EXERCISE AIM
From the entries that follow, gather each line holding the word "which".

PROVIDED RECORDS
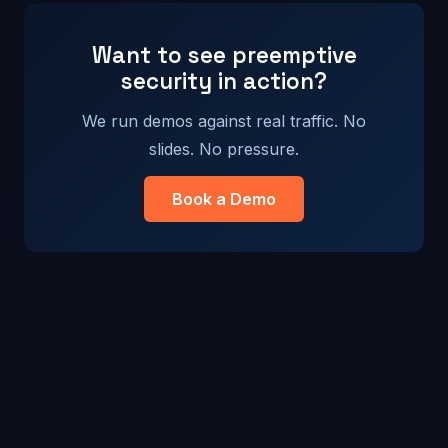
Want to see preemptive
security in action?
We run demos against real traffic. No
slides. No pressure.
Book a Demo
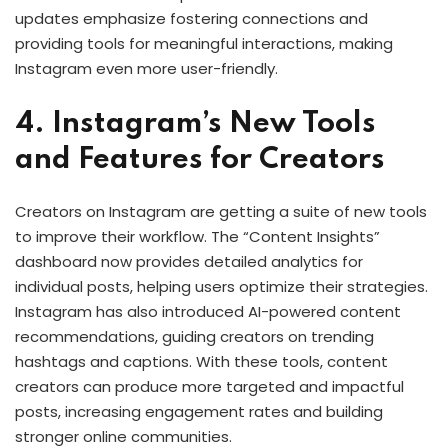
updates emphasize fostering connections and
providing tools for meaningful interactions, making
Instagram even more user-friendly.
4. Instagram’s New Tools
and Features for Creators
Creators on Instagram are getting a suite of new tools
to improve their workflow. The “Content Insights”
dashboard now provides detailed analytics for
individual posts, helping users optimize their strategies.
Instagram has also introduced AI-powered content
recommendations, guiding creators on trending
hashtags and captions. With these tools, content
creators can produce more targeted and impactful
posts, increasing engagement rates and building
stronger online communities.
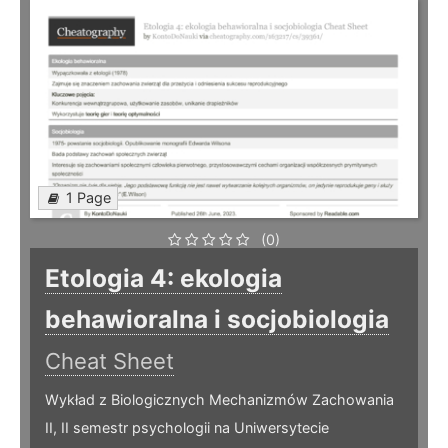
1 Page
(0)
Etologia 4: ekologia
behawioralna i socjobiologia
Cheat Sheet
Wykład z Biologicznych Mechanizmów Zachowania
II, II semestr psychologii na Uniwersytecie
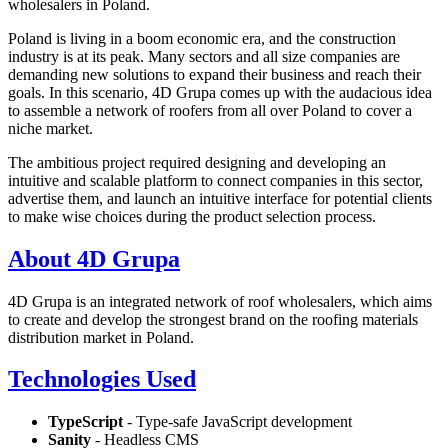
wholesalers in Poland.
Poland is living in a boom economic era, and the construction
industry is at its peak. Many sectors and all size companies are
demanding new solutions to expand their business and reach their
goals. In this scenario, 4D Grupa comes up with the audacious idea
to assemble a network of roofers from all over Poland to cover a
niche market.
The ambitious project required designing and developing an
intuitive and scalable platform to connect companies in this sector,
advertise them, and launch an intuitive interface for potential clients
to make wise choices during the product selection process.
About 4D Grupa
4D Grupa is an integrated network of roof wholesalers, which aims
to create and develop the strongest brand on the roofing materials
distribution market in Poland.
Technologies Used
TypeScript
- Type-safe JavaScript development
Sanity
- Headless CMS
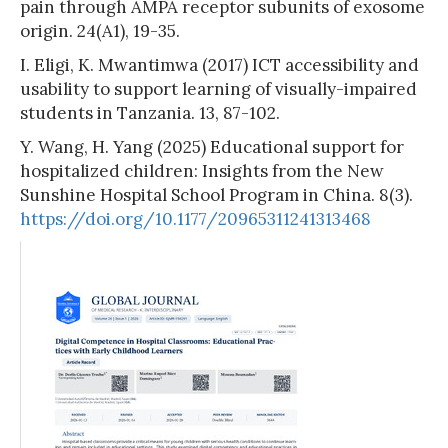
pain through AMPA receptor subunits of exosome
origin. 24(A1), 19-35.
I. Eligi, K. Mwantimwa (2017) ICT accessibility and
usability to support learning of visually-impaired
students in Tanzania. 13, 87-102.
Y. Wang, H. Yang (2025) Educational support for
hospitalized children: Insights from the New
Sunshine Hospital School Program in China. 8(3).
https://doi.org/10.1177/20965311241313468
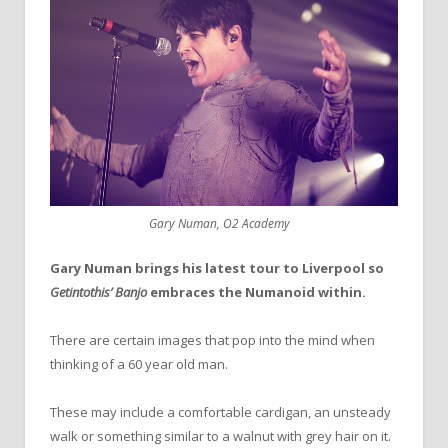
Gary Numan, O2 Academy
Gary Numan brings his latest tour to Liverpool so
Getintothis’ Banjo
embraces the Numanoid within.
There are certain images that pop into the mind when
thinking of a 60 year old man.
These may include a comfortable cardigan, an unsteady
walk or something similar to a walnut with grey hair on it.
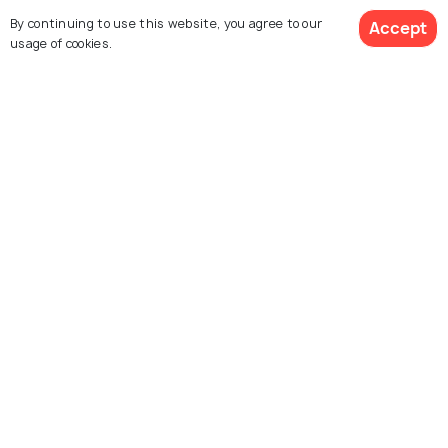
By continuing to use this website, you agree to our
Accept
usage of cookies.
Mount Coot - Tha
Story Bridge
Summit Lookout
Museum of Brisbane
Queensland Cultural
Centre
New Farm River Walk
St. Helena Island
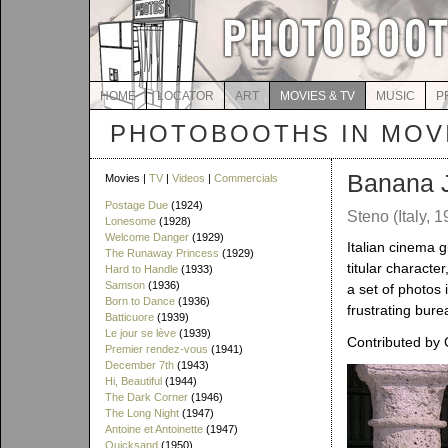
HOME
LOCATOR
ART
MOVIES & TV
MUSIC
P
PHOTOBOOTHS IN MOVI
Banana 
Movies |
TV
|
Videos
|
Commercials
Postage Due
(1924)
Steno (Italy, 1
Lonesome
(1928)
Welcome Danger
(1929)
Italian cinema 
The Runaway Princess
(1929)
titular character
Hard to Handle
(1933)
Samson
(1936)
a set of photos
Born to Dance
(1936)
frustrating bure
Batticuore
(1939)
Le jour se lève
(1939)
Contributed by 
Premier rendez-vous
(1941)
December 7th
(1943)
Hi, Beautiful
(1944)
The Dark Corner
(1946)
The Long Night
(1947)
Antoine et Antoinette
(1947)
Quicksand
(1950)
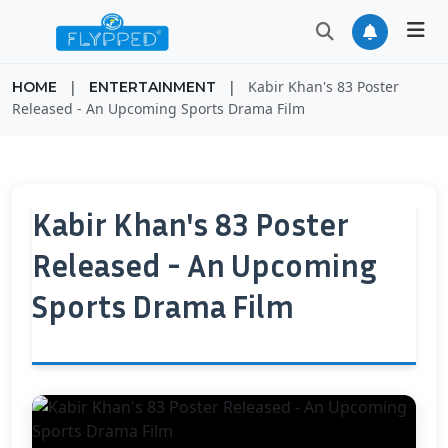
|
|
Kabir Khan's 83 Poster
HOME
ENTERTAINMENT
Released - An Upcoming Sports Drama Film
Kabir Khan's 83 Poster
Released - An Upcoming
Sports Drama Film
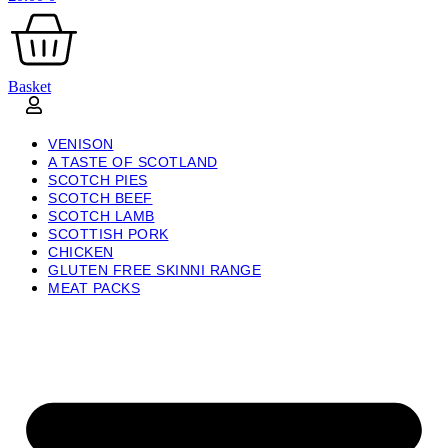
Basket
VENISON
A TASTE OF SCOTLAND
SCOTCH PIES
SCOTCH BEEF
SCOTCH LAMB
SCOTTISH PORK
CHICKEN
GLUTEN FREE SKINNI RANGE
MEAT PACKS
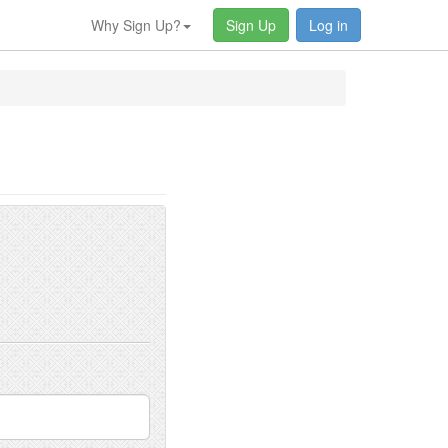
Why Sign Up?
Sign Up
Log in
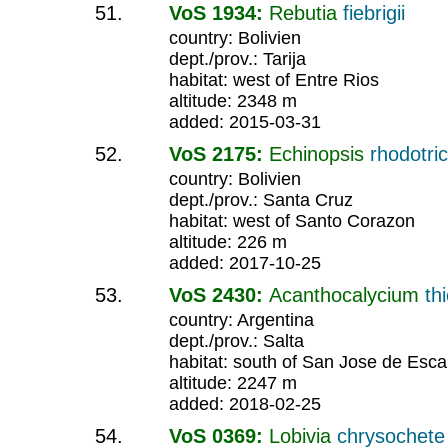
VoS 1934:
Rebutia
fiebrigii
country: Bolivien
dept./prov.: Tarija
habitat: west of Entre Rios
altitude: 2348 m
added: 2015-03-31
VoS 2175:
Echinopsis
rhodotri
country: Bolivien
dept./prov.: Santa Cruz
habitat: west of Santo Corazon
altitude: 226 m
added: 2017-10-25
VoS 2430:
Acanthocalycium
th
country: Argentina
dept./prov.: Salta
habitat: south of San Jose de Esca
altitude: 2247 m
added: 2018-02-25
VoS 0369:
Lobivia
chrysochet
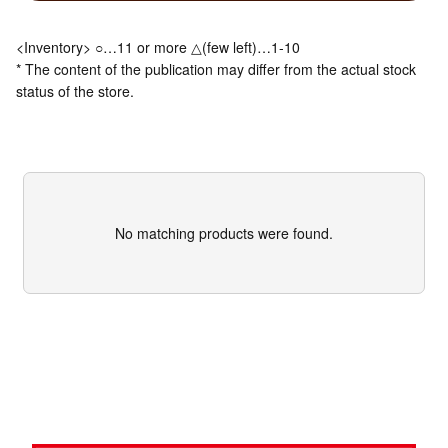
<Inventory> ○…11 or more △(few left)…1-10
* The content of the publication may differ from the actual stock
status of the store.
No matching products were found.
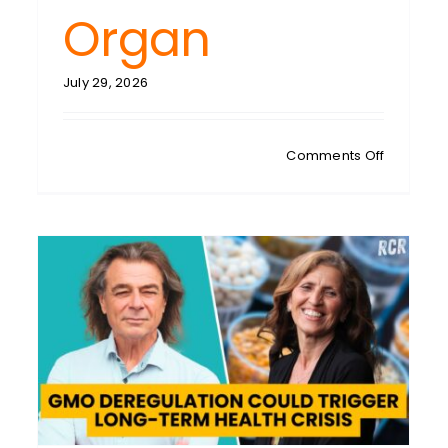
Organ
July 29, 2026
on
Comments Off
KAREN
CREIGHTO
Fatty
Liver
Crisis:
500
Functions
at
Risk
in
One
Overlook
Organ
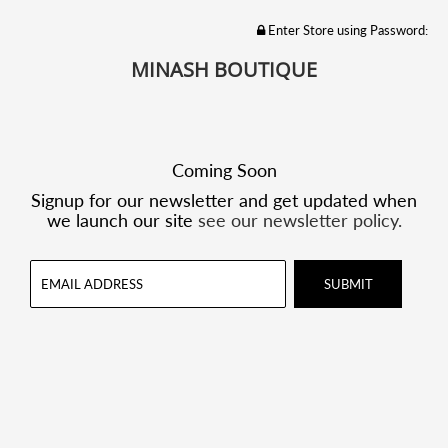
Enter Store using Password:
MINASH BOUTIQUE
Coming Soon
Signup for our newsletter and get updated when
we launch our site
see our newsletter policy.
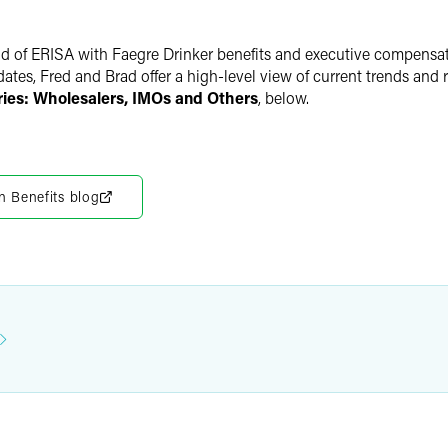
rld of ERISA with Faegre Drinker benefits and executive compensa
pdates, Fred and Brad offer a high-level view of current trends a
ies: Wholesalers, IMOs and Others
, below.
n Benefits blog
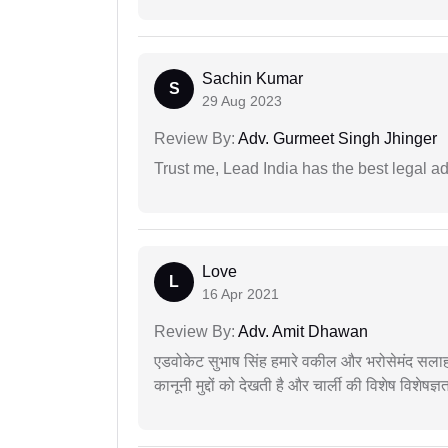
Sachin Kumar
S
29 Aug 2023
Review By:
Adv. Gurmeet Singh Jhinger
Trust me, Lead India has the best legal ad
Love
L
16 Apr 2021
Review By:
Adv. Amit Dhawan
एडवोकेट सुभाष सिंह हमारे वकील और भरोसेमंद सलाह
कानूनी मुद्दों को देखती है और चार्ली की विशेष विशेषज्ञ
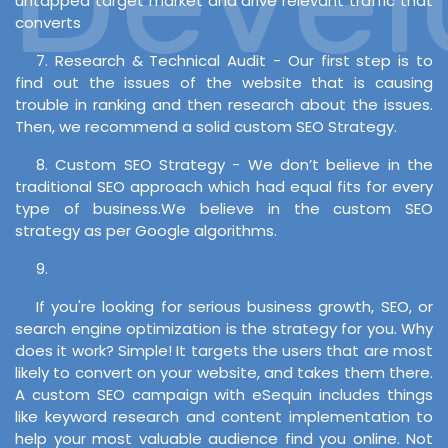
untapped target market and drive relevant traffic that
converts
7. Research & Technical Audit - Our first step is to
find out the issues of the website that is causing
trouble in ranking and then research about the issues.
Then, we recommend a solid custom SEO Strategy.
8. Custom SEO Strategy - We don’t believe in the
traditional SEO approach which had equal fits for every
type of business.We believe in the custom SEO
strategy as per Google algorithms.
9.
If you're looking for serious business growth, SEO, or
search engine optimization is the strategy for you. Why
does it work? Simple! It targets the users that are most
likely to convert on your website, and takes them there.
A custom SEO campaign with eSequin includes things
like keyword research and content implementation to
help your most valuable audience find you online. Not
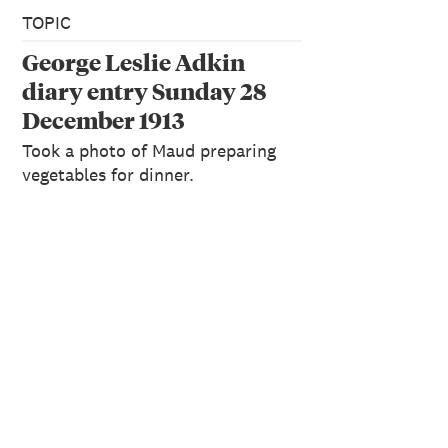
TOPIC
George Leslie Adkin
diary entry Sunday 28
December 1913
Took a photo of Maud preparing
vegetables for dinner.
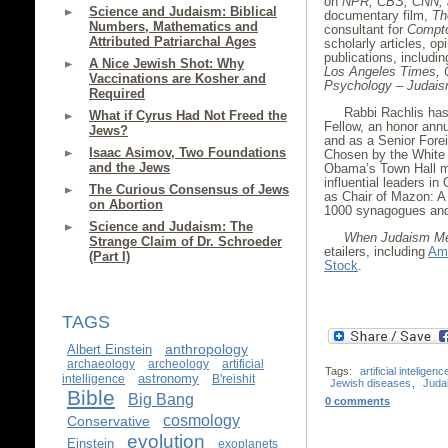
on
NPR, CBS, CNN,
Science and Judaism: Biblical
documentary film,
Th
Numbers, Mathematics and
consultant for
Compto
Attributed Patriarchal Ages
scholarly articles, op
publications, includi
A Nice Jewish Shot: Why
Los Angeles Times, 
Vaccinations are Kosher and
Psychology – Judais
Required
Rabbi Rachlis ha
What if Cyrus Had Not Freed the
Fellow, an honor annu
Jews?
and as a Senior Forei
Isaac Asimov, Two Foundations
Chosen by the White 
and the Jews
Obama’s Town Hall me
influential leaders i
The Curious Consensus of Jews
as Chair of Mazon: A
on Abortion
1000 synagogues and 
Science and Judaism: The
When Judaism Me
Strange Claim of Dr. Schroeder
etailers, including
Am
(Part I)
Stock
.
TAGS
anthropology
Albert Einstein
archaeology
archeology
artificial
Tags:
artificial inteligenc
astronomy
intelligence
B'reishit
Jewish diseases
,
Juda
Bible
Big Bang
0 comments
cosmology
Conservative
evolution
Einstein
exoplanets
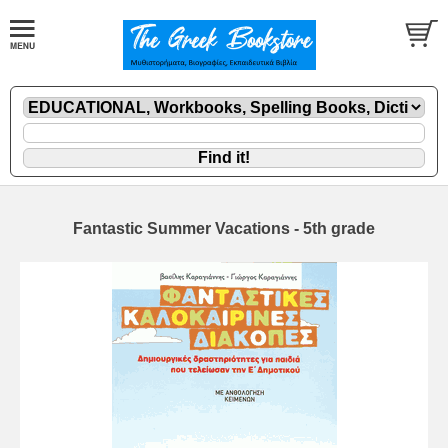
Fantastic Summer Vacations - 5th grade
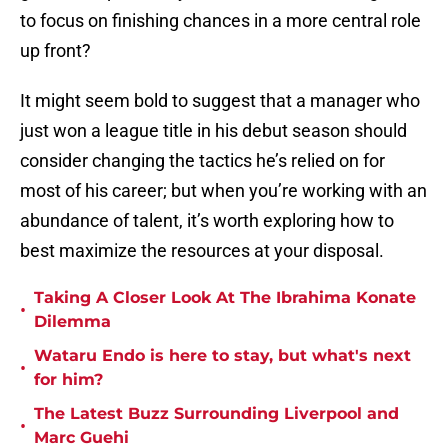
to focus on finishing chances in a more central role
up front?
It might seem bold to suggest that a manager who
just won a league title in his debut season should
consider changing the tactics he’s relied on for
most of his career; but when you’re working with an
abundance of talent, it’s worth exploring how to
best maximize the resources at your disposal.
Taking A Closer Look At The Ibrahima Konate
•
Dilemma
Wataru Endo is here to stay, but what's next
•
for him?
The Latest Buzz Surrounding Liverpool and
•
Marc Guehi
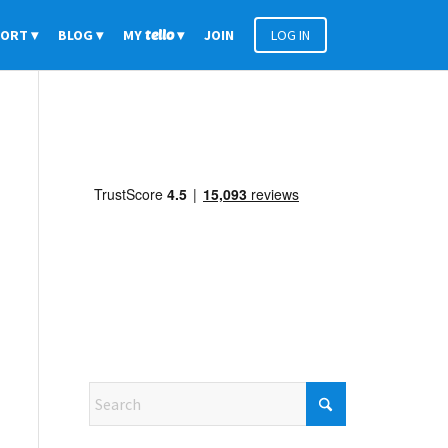
PORT
BLOG
MY
tello
JOIN
LOG IN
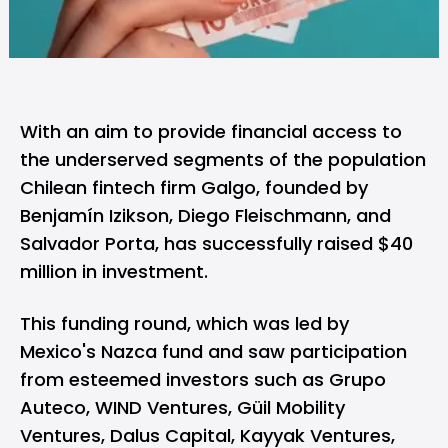
With an aim to provide financial access to
the underserved segments of the population
Chilean fintech firm
Galgo
, founded by
Benjamín Izikson, Diego Fleischmann, and
Salvador Porta, has successfully raised $40
million in investment.
This funding round, which was led by
Mexico's Nazca fund and saw participation
from esteemed investors such as Grupo
Auteco, WIND Ventures, Güil Mobility
Ventures, Dalus Capital, Kayyak Ventures,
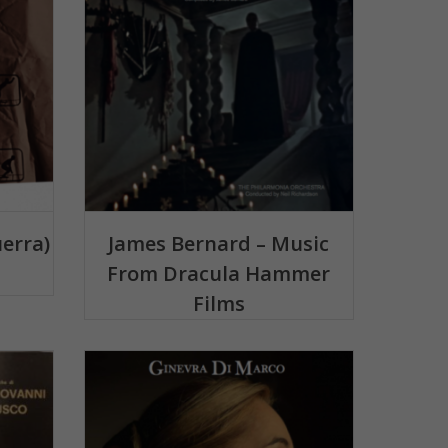
uerra)
James Bernard – Music
From Dracula Hammer
Films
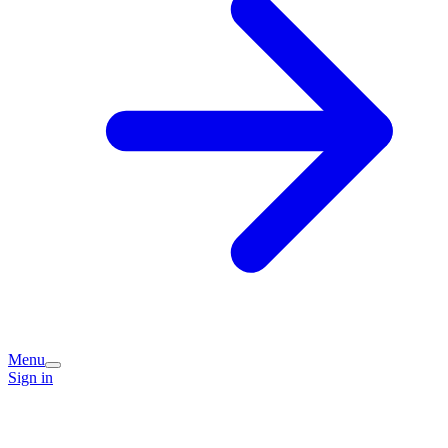
Menu
Sign in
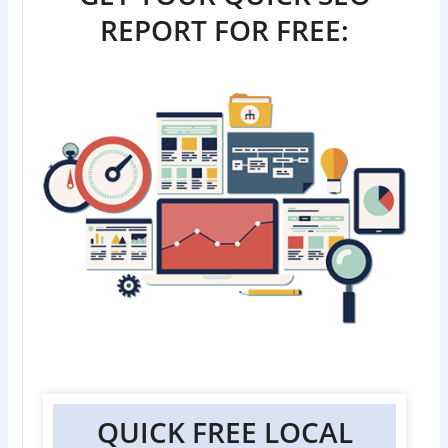
REPORT FOR FREE:
QUICK FREE LOCAL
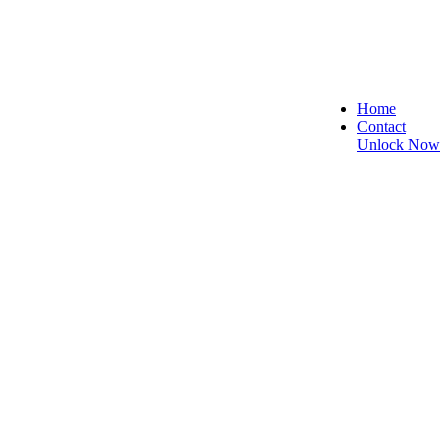
Home
Contact
Unlock Now
 Secure, and Reliable!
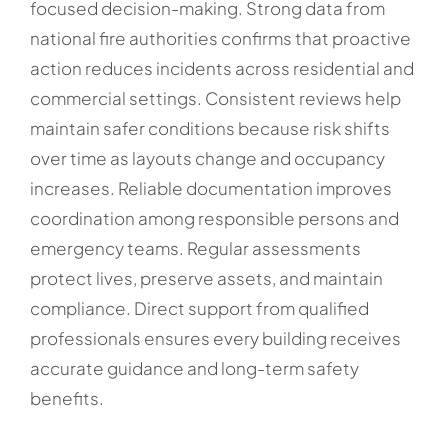
focused decision-making. Strong data from
national fire authorities confirms that proactive
action reduces incidents across residential and
commercial settings. Consistent reviews help
maintain safer conditions because risk shifts
over time as layouts change and occupancy
increases. Reliable documentation improves
coordination among responsible persons and
emergency teams. Regular assessments
protect lives, preserve assets, and maintain
compliance. Direct support from qualified
professionals ensures every building receives
accurate guidance and long-term safety
benefits.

EXPECTED ANSWER
4D Grupa is an integrated network of roof wholesalers, which aims
traditional SEO approach which had equal fits for every
This funding round, which was led by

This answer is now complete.